TEROPONGPUBLIK.CO.ID <<<>>> Pemerintah Provinsi Bengkulu resmi menyerahkan Laporan Keuangan Pemerintah Daerah (LKPD) Tahun Anggaran 2025 (unaudited) kepada Badan Pemeriksa Keuangan (BPK) RI Perwakilan Bengkulu pada Selasa (31/3/2026). Penyerahan ini menjadi bagian penting dalam upaya memperkuat tata kelola keuangan daerah yang transparan, akuntabel, dan bebas dari praktik penyimpangan.
Dokumen laporan keuangan tersebut diserahkan langsung oleh Wakil Gubernur Bengkulu, Mian, kepada Kepala BPK RI Perwakilan Bengkulu, Arif Agus, yang didampingi tim pemeriksa. Kegiatan ini juga ditandai dengan penandatanganan berita acara serah terima sebagai bukti resmi bahwa LKPD telah disampaikan untuk proses audit lebih lanjut.
Dalam keterangannya, Mian menegaskan bahwa penyampaian LKPD merupakan bentuk tanggung jawab pemerintah daerah dalam mengelola keuangan publik secara terbuka dan profesional. Ia juga menyampaikan apresiasi atas peran BPK dalam memberikan masukan konstruktif selama ini.
“Kami sangat menghargai berbagai rekomendasi dan pembinaan yang telah diberikan. Hal tersebut menjadi landasan penting bagi kami untuk terus melakukan pembenahan serta meningkatkan kualitas pengelolaan keuangan daerah,” ujar Mian.
LKPD Tahun Anggaran 2025 yang diserahkan mencakup berbagai komponen utama laporan keuangan, mulai dari laporan realisasi anggaran, laporan perubahan saldo anggaran lebih, neraca, laporan operasional, hingga laporan arus kas dan perubahan ekuitas. Selain itu, dokumen tersebut juga dilengkapi dengan catatan atas laporan keuangan sebagai bagian dari transparansi informasi.

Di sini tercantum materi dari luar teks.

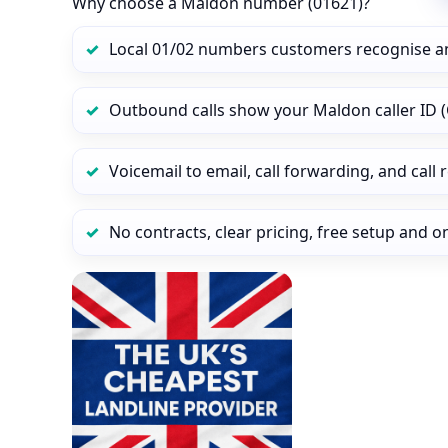
Why choose a Maldon number (01621)?
Local 01/02 numbers customers recognise a
Outbound calls show your Maldon caller ID (
Voicemail to email, call forwarding, and call
No contracts, clear pricing, free setup and 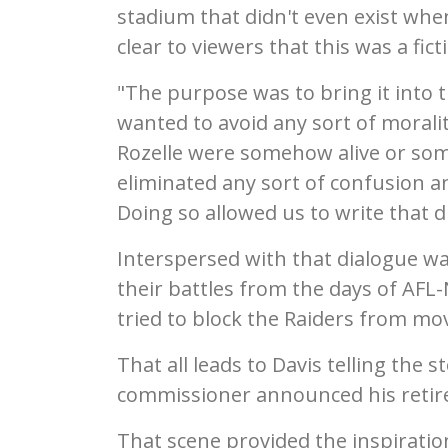
stadium that didn't even exist whe
clear to viewers that this was a fict
"The purpose was to bring it into t
wanted to avoid any sort of moralit
Rozelle were somehow alive or som
eliminated any sort of confusion an
Doing so allowed us to write that d
Interspersed with that dialogue w
their battles from the days of AFL
tried to block the Raiders from mo
That all leads to Davis telling the
commissioner announced his retir
That scene provided the inspirati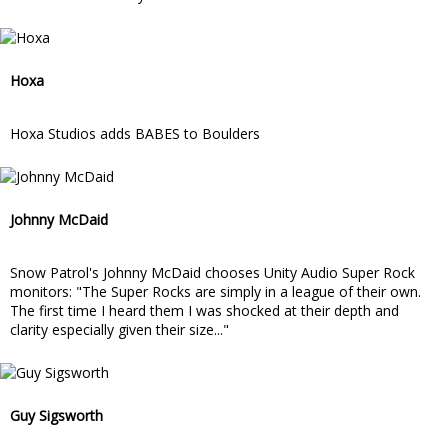
Hoxa
Hoxa Studios adds BABES to Boulders
Johnny McDaid
Snow Patrol's Johnny McDaid chooses Unity Audio Super Rock
monitors: "The Super Rocks are simply in a league of their own.
The first time I heard them I was shocked at their depth and
clarity especially given their size..."
Guy Sigsworth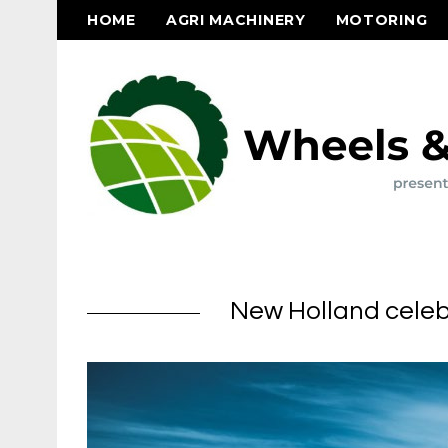
HOME
AGRI MACHINERY
MOTORING
New Holland celebr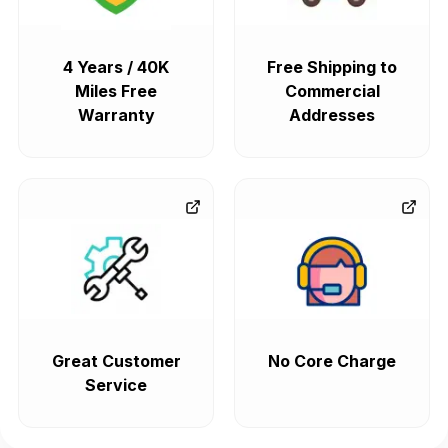
4 Years / 40K
Free Shipping to
Miles Free
Commercial
Warranty
Addresses
Great Customer
No Core Charge
Service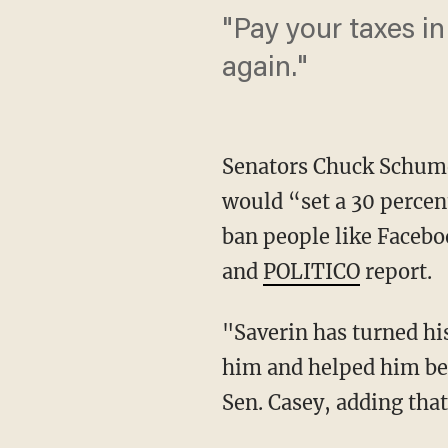
"Pay your taxes in 
again."
Senators Chuck Schume
would “set a 30 percent
ban people like Faceb
and
POLITICO
report.
"Saverin has turned hi
him and helped him bec
Sen. Casey, adding tha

Tak hanya itu, pemerintah provinsi turut melampirkan laporan keuangan dari Badan Layanan Umum Daerah (BLUD), Badan Usaha Milik Daerah (BUMD), serta laporan kinerja pemerintah daerah selama tahun anggaran 2025. Seluruh dokumen tersebut juga telah melalui proses reviu oleh Inspektorat sesuai dengan ketentuan yang berlaku dalam sistem pengendalian intern pemerintah.
Mian menambahkan bahwa penyampaian LKPD unaudited telah dilakukan tepat waktu sesuai dengan regulasi perundang-undangan, yakni maksimal tiga bulan setelah tahun anggaran berakhir. Ia berharap proses audit yang dilakukan oleh BPK dapat memberikan hasil terbaik sekaligus menjadi bahan evaluasi untuk perbaikan ke depan.
“Kami terbuka terhadap segala bentuk koreksi dan masukan. Hal ini penting agar kualitas laporan keuangan terus meningkat dan potensi terjadinya fraud dapat diminimalisir,” tegasnya.
Sementara itu, Kepala BPK RI Perwakilan Bengkulu, Arif Agus, menjelaskan bahwa penyampaian LKPD merupakan kewajiban setiap pemerintah daerah sebagaimana diatur dalam Undang-Undang Nomor 1 Tahun 2004 tentang Perbendaharaan Negara serta Undang-Undang Nomor 23 Tahun 2014 tentang Pemerintahan Daerah.
Menurutnya, laporan keuangan yang telah diserahkan akan segera melalui proses pemeriksaan secara rinci oleh tim auditor BPK. Proses ini bertujuan untuk menilai kewajaran penyajian laporan keuangan serta memastikan bahwa pengelolaan anggaran telah sesuai dengan prinsip akuntansi pemerintahan.
“Setelah LKPD diterima, kami akan melakukan audit secara menyeluruh. Hasilnya nanti akan menjadi dasar dalam pemberian opini terhadap laporan keuangan pemerintah daerah,” jelas Arif.
Ia juga menegaskan bahwa BPK memiliki mandat untuk melakukan pemeriksaan keuangan terhadap seluruh pemerintah daerah, termasuk Pemerintah Provinsi Bengkulu dan kabupaten/kota di wilayahnya. Hal ini sesuai dengan amanat Undang-Undang Nomor 15 Tahun 2006 tentang BPK.
Dengan diserahkannya LKPD Tahun Anggaran 2025 ini, diharapkan sinergi antara pemerintah daerah dan BPK semakin kuat dalam mewujudkan tata kelola keuangan yang bersih, transparan, dan berintegritas. Upaya tersebut menjadi kunci dalam meningkatkan kepercayaan publik sekaligus mendukung pembangunan daerah yang berkelanjutan.